BGE and Nonregulated Businesses
- -------------------------------
BGE issued and redeemed prior to their maturity the following notes during the
period from January 1, 2001 through the date of this report:



                                          Date      Net
                                         Issued/  Proceeds/
                               Principal Redeemed Payments
- ----------------------------   --------- -------- --------
                                      (In millions)
Issued:
- -------
                                            

Floating Rate Notes due 2002    $200.0     5/01    $200.0

Redeemed:
- ---------
 Floating Rate Reset Notes
   due 2001                     $200.0     5/01    $200.0


In conjunction with the July 1, 2000 transfer of generation assets, BGE
currently is contingently liable for $276.3 million of the tax exempt debt that
was assigned to nonregulated affiliates of Constellation Energy as discussed
further in the Current Issues -Electric Competition section of Management's
Discussion and Analysis on page 20. In the future, BGE may purchase some of its
long-term debt or preference stock in the market. This will depend on market
conditions and BGE's capital structure.

Please refer to the Funding for Capital Requirements section of Management's
Discussion and Analysis on page 33 for additional information about the debt of
BGE and our nonregulated businesses.

Commitments
- -----------
Our domestic merchant energy business has committed to contribute additional
capital and to make additional loans to some affiliates, joint ventures, and
partnerships in which they have an interest. At June 30, 2001, the total amount
of investment requirements committed to by our domestic merchant energy business
was $162.6 million.

Environmental Matters
- ---------------------
Clean Air
The Clean Air Act includes two titles designed to reduce emissions of sulfur
dioxide and nitrogen oxide (NOx) from electric generating plants - Title IV and
Title I.


                                       13


Title IV addresses emissions of sulfur dioxides. For our older plants, we
meet the requirements of Title IV through a combination of switching fuels and
allowance trading. For newer plants, we meet the requirements of Title IV
primarily through facility design, and operational and pollution controls.

Title I addresses emissions of NOx. The Environmental Protection Agency
(EPA) issued a final rule in 1998 that required up to 85% NOx emissions
reduction by 22 states (including Maryland and Pennsylvania). Maryland and
Pennsylvania have issued regulations pursuant to EPA's rule. At our Brandon
Shores and Wagner facilities in Maryland, we are installing emission reduction
equipment that will be in operation by May 2002 in order to meet Maryland's
deadline. Emissions reduction equipment will be installed by 2003 at the
Keystone plant in Pennsylvania to meet the Pennsylvania deadline.

We currently estimate that the controls needed at our generating plants to
meet the NOx emission reduction requirements will cost approximately $260
million. Through June 30, 2001, we have spent approximately $167 million to meet
these reduction requirements. Future expenditures for NOx reduction will be paid
by our domestic merchant energy business.

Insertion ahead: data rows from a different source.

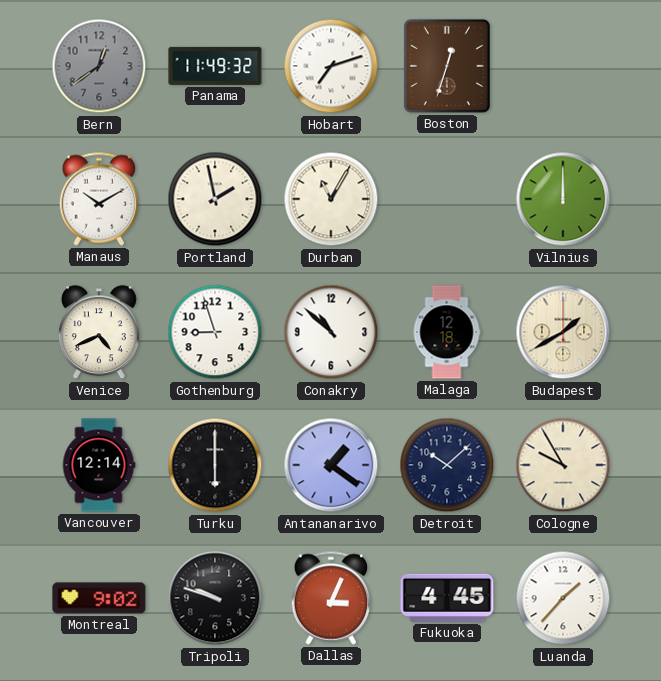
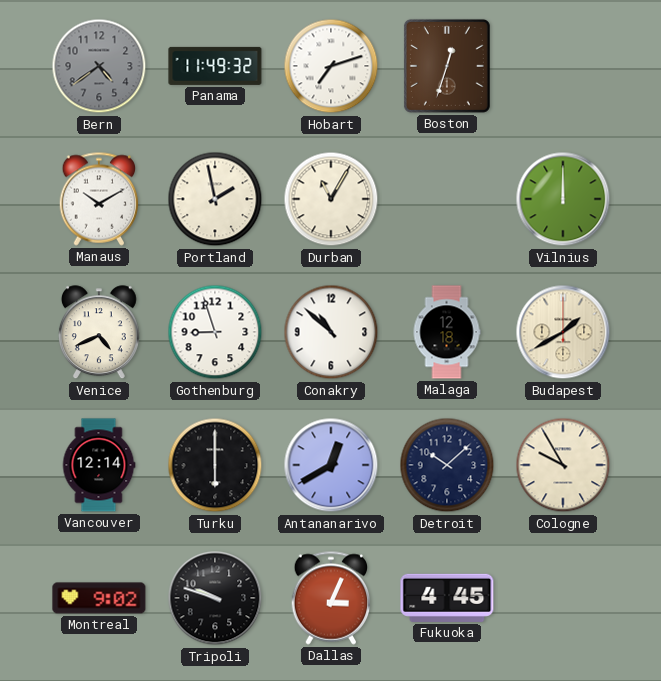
Bern: 12:39 -> 4:39
Antananarivo: 1:21 -> 12:40
Luanda: 1:37 -> none
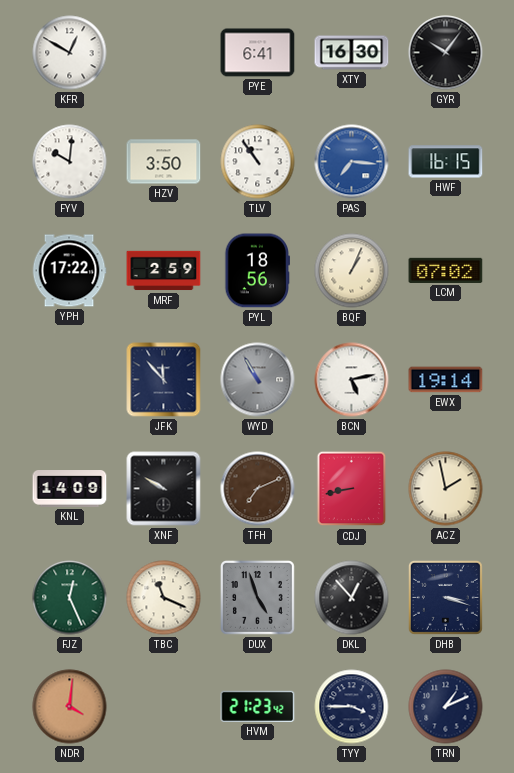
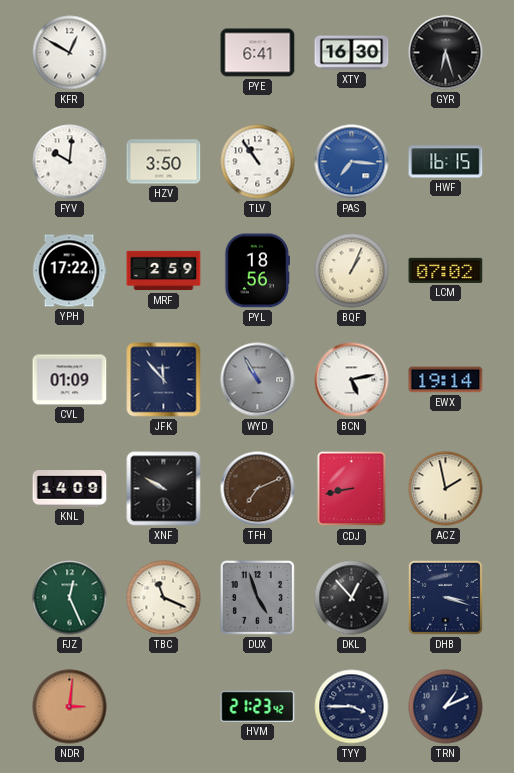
GYR: 10:06 -> 6:27
CVL: none -> 01:09
NDR: 4:01 -> 3:01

In July 1997, the EPA published new National Ambient Air Quality Standards
for very fine particulates and revised standards for ozone attainment. In 1999,
these new standards were successfully challenged in court. The EPA appealed the
1999 court rulings to the Supreme Court. In February 2001, the Supreme Court
upheld EPA's authority to issue the standards. However, the Supreme Court sent
the case back to the lower court and EPA for further proceedings on
implementation issues related to the revised ozone standard. The lower court
will also address remaining challenges to the fine particulate standard. While
these standards may require increased controls at our fossil generating plants
in the future, implementation, if required, could be delayed for several years.
We cannot estimate the cost of these increased controls at this time because the
states, including Maryland, Pennsylvania, and California, still need to
determine what reductions in pollutants will be necessary to meet the EPA
standards.

In December 2000, the EPA issued a determination that coal-fired power plant
mercury emissions will be controlled. Final regulations are expected to be
issued in 2004 with controls required by 2007.The costs of these controls cannot
be estimated at this time since the level of control or systems to implement
them have not yet been established, but such costs could be material.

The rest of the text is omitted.